About thrust::execution_policy when copying data from device to host

I use thrust::copy to transfer data from device to host in a multi-GPU system. Each GPU has a equally sized partition of the data. Using OpenMP, I call the function on each device. On my current system I am working on 4 GPUs.

#pragma omp parallel for
for (size_t i = 0; i < devices.size(); ++i) 
{
    const int device = devices[i];
    thrust::copy(thrust::device, // execution policy
                 device_buffers->At(device)->begin(), // thrust::device_vector
                 device_buffers->At(device)->end(),
                 elements->begin() + (device * block_size)); // thrust::host_vector
}

After reading the documentation and the following post, I understand that the default thrust::execution_policy is chosen based on the iterators that are passed.

When copying data from device to host, both iterators are passed as function parameters.

1. Which execution policy is picked here per default? thrust::host or thrust::device?
After doing some benchmarks, I observe that passing thrust::device explicitly improves performance, compared to not passing an explicit parameter.
2. What could be the reason for the performance gain? The system is a POWER9 machine. How does thrust::copy and the specific execution policy work internally? How many of the 4 copy engines of each device are actually used?
However, nvprof does not display the [CUDA memcpy DtoH] category anymore and instead shows void thrust::cuda_cub::core [...] __parallel_for::ParallelForAgent [...] which even shows an increase in Time (s).

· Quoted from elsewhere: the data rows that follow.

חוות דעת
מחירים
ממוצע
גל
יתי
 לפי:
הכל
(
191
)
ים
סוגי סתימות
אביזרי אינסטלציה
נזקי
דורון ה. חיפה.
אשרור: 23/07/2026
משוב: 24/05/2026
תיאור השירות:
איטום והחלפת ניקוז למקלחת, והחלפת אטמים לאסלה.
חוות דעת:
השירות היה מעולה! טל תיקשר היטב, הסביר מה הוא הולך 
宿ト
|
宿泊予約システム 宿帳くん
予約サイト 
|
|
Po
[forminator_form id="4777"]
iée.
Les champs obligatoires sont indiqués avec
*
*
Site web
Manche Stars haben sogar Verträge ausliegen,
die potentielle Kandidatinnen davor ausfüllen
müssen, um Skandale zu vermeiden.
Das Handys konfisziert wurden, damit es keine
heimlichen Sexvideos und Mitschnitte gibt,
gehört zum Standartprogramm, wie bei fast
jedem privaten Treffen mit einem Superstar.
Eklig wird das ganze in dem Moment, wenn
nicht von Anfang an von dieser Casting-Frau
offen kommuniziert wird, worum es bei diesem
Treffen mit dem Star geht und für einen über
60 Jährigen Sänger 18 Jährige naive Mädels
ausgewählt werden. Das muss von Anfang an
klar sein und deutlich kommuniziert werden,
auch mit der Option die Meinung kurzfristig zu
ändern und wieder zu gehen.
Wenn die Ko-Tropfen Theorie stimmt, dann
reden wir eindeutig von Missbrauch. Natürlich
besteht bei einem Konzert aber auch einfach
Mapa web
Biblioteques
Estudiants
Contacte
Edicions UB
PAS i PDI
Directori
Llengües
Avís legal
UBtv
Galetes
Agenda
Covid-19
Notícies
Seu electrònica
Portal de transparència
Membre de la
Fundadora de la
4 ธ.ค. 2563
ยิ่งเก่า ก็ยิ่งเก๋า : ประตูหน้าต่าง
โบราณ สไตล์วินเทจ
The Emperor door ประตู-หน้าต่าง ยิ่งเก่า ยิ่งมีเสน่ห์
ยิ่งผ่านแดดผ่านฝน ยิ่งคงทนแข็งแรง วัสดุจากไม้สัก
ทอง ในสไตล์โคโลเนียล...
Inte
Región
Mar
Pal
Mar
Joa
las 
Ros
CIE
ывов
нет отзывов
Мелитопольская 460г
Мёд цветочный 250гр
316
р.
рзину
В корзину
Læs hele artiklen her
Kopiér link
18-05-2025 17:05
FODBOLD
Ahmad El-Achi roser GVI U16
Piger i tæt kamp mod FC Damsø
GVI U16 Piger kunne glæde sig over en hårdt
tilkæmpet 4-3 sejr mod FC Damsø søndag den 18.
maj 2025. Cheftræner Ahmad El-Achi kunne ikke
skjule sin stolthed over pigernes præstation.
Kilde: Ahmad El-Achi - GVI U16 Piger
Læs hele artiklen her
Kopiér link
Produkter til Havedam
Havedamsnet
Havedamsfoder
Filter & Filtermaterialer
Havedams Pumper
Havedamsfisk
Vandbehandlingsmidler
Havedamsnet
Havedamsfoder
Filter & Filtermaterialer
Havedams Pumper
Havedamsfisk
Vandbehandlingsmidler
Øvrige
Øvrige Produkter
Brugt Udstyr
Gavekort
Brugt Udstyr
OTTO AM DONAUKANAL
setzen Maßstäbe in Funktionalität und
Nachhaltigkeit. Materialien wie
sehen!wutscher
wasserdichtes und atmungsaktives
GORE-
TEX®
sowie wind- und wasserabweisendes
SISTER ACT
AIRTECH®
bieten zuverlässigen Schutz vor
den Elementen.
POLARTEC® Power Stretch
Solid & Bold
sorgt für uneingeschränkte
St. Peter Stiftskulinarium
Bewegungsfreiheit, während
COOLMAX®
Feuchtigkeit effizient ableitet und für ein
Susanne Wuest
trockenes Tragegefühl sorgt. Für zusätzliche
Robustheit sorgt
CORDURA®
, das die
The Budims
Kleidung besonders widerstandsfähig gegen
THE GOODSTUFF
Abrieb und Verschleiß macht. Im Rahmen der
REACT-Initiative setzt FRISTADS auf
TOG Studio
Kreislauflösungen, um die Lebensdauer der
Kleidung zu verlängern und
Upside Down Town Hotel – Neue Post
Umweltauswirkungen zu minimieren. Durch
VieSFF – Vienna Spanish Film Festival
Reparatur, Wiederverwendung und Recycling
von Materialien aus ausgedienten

This does not make sense because, as I said, I observed a consistent performance improvement (smaller total execution time) when using thrust::device.

3. Is this just a nvprof + thrust-specific behaviour that causes profiling numbers not to correlate with acutal execution time? I observed something similiar for cudaFree: It seems that cudaFree is returning control to the host code pretty fast which results in small execution time while nvprof shows much higher numbers because the actual deallocation probably happens in lazy fashion.

Solution

The Thrust doc on the thrust::device states the following:

Raw pointers allocated by host APIs should not be mixed with a thrust::device algorithm invocation when the device backend is CUDA

To my understanding, this means that host-device copy with thrust::device execution policy is invalid, in the first place, unless the host memory is pinned.

We imply that your host allocation is not pinned, BUT: One possibility is that on POWER9 with NVLINK you may be lucky that any host-allocated memory is addressable from within the GPU. Thanks to that, host-device copy with thrust::device works, though it should not.

On a regular system, host memory is addressable from within a GPU only if this host memory is allocated with cudaMallocHost (pinned). So, the question is whether your POWER system has automagically upgraded all allocations to be pinned. Is the observed performance bonus due to the implicitly-pinned memory, or would you get an additional speedup, if allocations are also done with cudaMallocHost explicitly?

Another Thrust design-based evidence is that thrust::device policy has par.on(stream) support, while thrust::host does not. This is pretty much aligned with the fact that asynchronous host-device copies are only possible with the pinned memory.